Exercise instructions = Go through the records and copy each line where the string "votre" occurs.

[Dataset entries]
◇ ◇ ◇ ◇ ◇ ◇ ◇

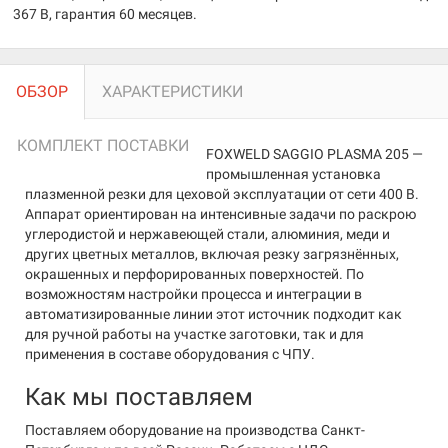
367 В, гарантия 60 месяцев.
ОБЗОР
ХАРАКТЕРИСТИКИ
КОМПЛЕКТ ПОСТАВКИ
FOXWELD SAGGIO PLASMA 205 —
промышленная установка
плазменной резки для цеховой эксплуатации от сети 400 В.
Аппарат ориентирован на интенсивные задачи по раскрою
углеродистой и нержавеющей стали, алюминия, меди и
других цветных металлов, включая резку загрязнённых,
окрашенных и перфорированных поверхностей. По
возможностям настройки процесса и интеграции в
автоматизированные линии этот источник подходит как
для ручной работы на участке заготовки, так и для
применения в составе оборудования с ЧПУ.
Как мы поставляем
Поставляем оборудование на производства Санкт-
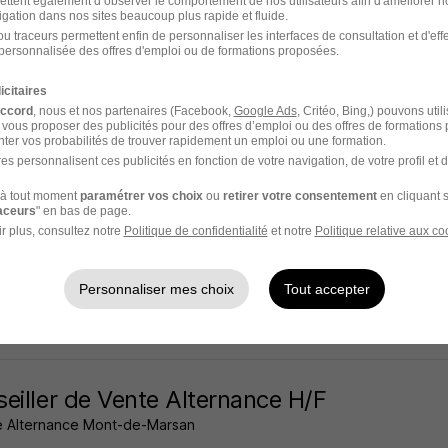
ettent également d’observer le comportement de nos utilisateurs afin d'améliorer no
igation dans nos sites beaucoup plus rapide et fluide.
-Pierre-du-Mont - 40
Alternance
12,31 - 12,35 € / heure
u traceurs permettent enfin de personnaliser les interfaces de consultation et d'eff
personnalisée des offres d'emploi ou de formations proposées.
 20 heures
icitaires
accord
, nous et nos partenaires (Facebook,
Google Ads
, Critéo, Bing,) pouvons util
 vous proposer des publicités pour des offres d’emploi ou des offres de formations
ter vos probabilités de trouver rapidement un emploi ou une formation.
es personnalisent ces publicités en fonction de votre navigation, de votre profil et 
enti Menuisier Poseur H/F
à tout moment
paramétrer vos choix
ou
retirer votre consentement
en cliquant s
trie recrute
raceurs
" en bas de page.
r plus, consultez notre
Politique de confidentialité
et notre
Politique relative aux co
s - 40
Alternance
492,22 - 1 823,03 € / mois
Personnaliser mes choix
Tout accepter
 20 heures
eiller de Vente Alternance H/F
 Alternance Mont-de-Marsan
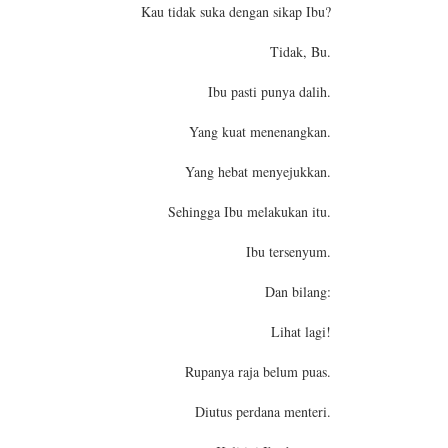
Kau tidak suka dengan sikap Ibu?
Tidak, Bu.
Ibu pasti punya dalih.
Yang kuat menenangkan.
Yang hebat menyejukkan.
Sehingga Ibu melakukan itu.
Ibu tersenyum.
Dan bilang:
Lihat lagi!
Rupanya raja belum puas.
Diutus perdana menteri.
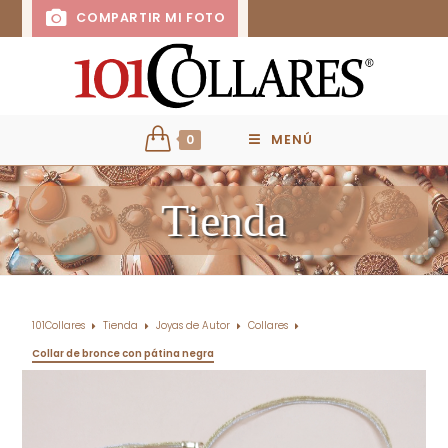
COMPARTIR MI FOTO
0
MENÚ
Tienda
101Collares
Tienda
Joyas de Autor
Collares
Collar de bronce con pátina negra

◇ ◇ ◇ ◇ ◇ ◇ ◇

Output below =
es personnalisent ces publicités en fonction de votre navigation, de votre profil et 
retirer votre consentement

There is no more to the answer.